In a video on YouTube, Industry Minister James Moore grimaces as a group of activists approach him with debris covered in bunker fuel that spilled from the vessel Marathassa in English Bay.
The video by political activist group Sh*tHarperDid has since drawn attention on Reddit. It was shot last week at a government press conference to celebrate authorities' "world-class" oil spill response.
Moore is the senior British Columbia MP and has been the lead federal government spokesperson addressing reporters about the spill response and clean-up.
He has repeatedly said the clean-up as "world class," claiming that 80 per cent of the toxic bunker fuel was cleaned up within the first 36 hours. Moore also said 95 percent was cleaned up as of April 11.
@mathrassa 80% of the spill was cleaned up in the first 36 hours, 95% was cleaned up in the first 60 hours. That is a job well done.— James Moore (@JamesMoore_org) April 12, 2015
Moore has also stated the now-closed Kitsilano Coast Guard station — a casualty of a Conservative government plan to amalgamate coastal response services with private firm West Coast Marine Response Corporation (WCMRC) — would have made no difference in spill response.
Minister Moore repeatedly dodged questions about his cleanup statements.
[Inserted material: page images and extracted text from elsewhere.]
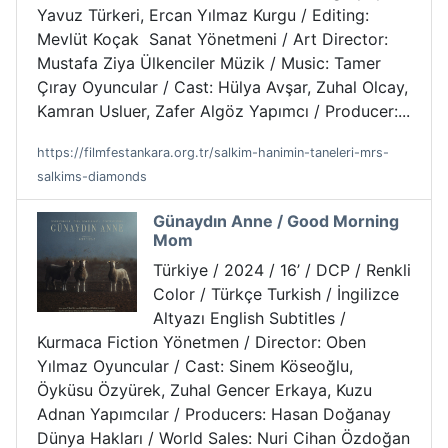
Yavuz Türkeri, Ercan Yılmaz Kurgu / Editing:
Mevlüt Koçak Sanat Yönetmeni / Art Director:
Mustafa Ziya Ülkenciler Müzik / Music: Tamer
Çıray Oyuncular / Cast: Hülya Avşar, Zuhal Olcay,
Kamran Usluer, Zafer Algöz Yapımcı / Producer:...
https://filmfestankara.org.tr/salkim-hanimin-taneleri-mrs-
salkims-diamonds
Günaydın Anne / Good Morning
Mom
Türkiye / 2024 / 16’ / DCP / Renkli
Color / Türkçe Turkish / İngilizce
Altyazı English Subtitles /
Kurmaca Fiction Yönetmen / Director: Oben
Yılmaz Oyuncular / Cast: Sinem Köseoğlu,
Öyküsu Özyürek, Zuhal Gencer Erkaya, Kuzu
Adnan Yapımcılar / Producers: Hasan Doğanay
Dünya Hakları / World Sales: Nuri Cihan Özdoğan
In response to email questions about where he got his information, Moore's office wrote back:
"Operational questions should be directed toward the Canadian Coast Guard. Contact information can be found here: http://www.dfo-mpo.gc.ca/media/contacts-eng.htm."
Moore's numbers have been questioned by retired members of the Coast Guard station, including retired Commander Fred Moxey, who is featured in the video and has stated he is willing to sign an affidavit to support his claims.
Moxey told the Vancouver Observer he and his crew at the Kitsilano station were equipped and trained to respond to oil spills. He said their response time to the bay would have been six minutes, had the station remained open.
Disposal of toxic waste material pulled from English Bay
The destination and disposal of debris and contaminated clean up materials has yet to be fully disclosed.
The City of Vancouver has stated shoreline clean-up is under the direction of West Coast Marine Response Corporation (WCMRC).
WCMRC told the Vancouver Observer disposal of waste has been contracted out.
TerraPure environmental, a subcontractor hired by WCMRC has confirmed for the Vancouver Observer that they received "hydrocarbon (bunker fuel) contaminated water, as well as oily solid waste materials from the shoreline cleanup (oily booms, pads, driftwood, seaweed, PPE, etc.)" at their facility in Surrey.
In an emailed response, TerraPure spokesperson Greg Jones stated that "Liquid waste was processed through our industrial waste water treatment system for removal of contaminants."
Jones added that the toxic bunker fuel "has been recovered and recycled for reuse in bunker fuel markets."
According to Jones, contaminated water was processed through a multi-stage filtration process. He said TerraPure is currently "storing the oil-contaminated solid waste materials from shore line clean-up in secure containment bins" pending approval of a final disposal plan.
The City of Vancouver's most recent update reminds residents to stay out of the water.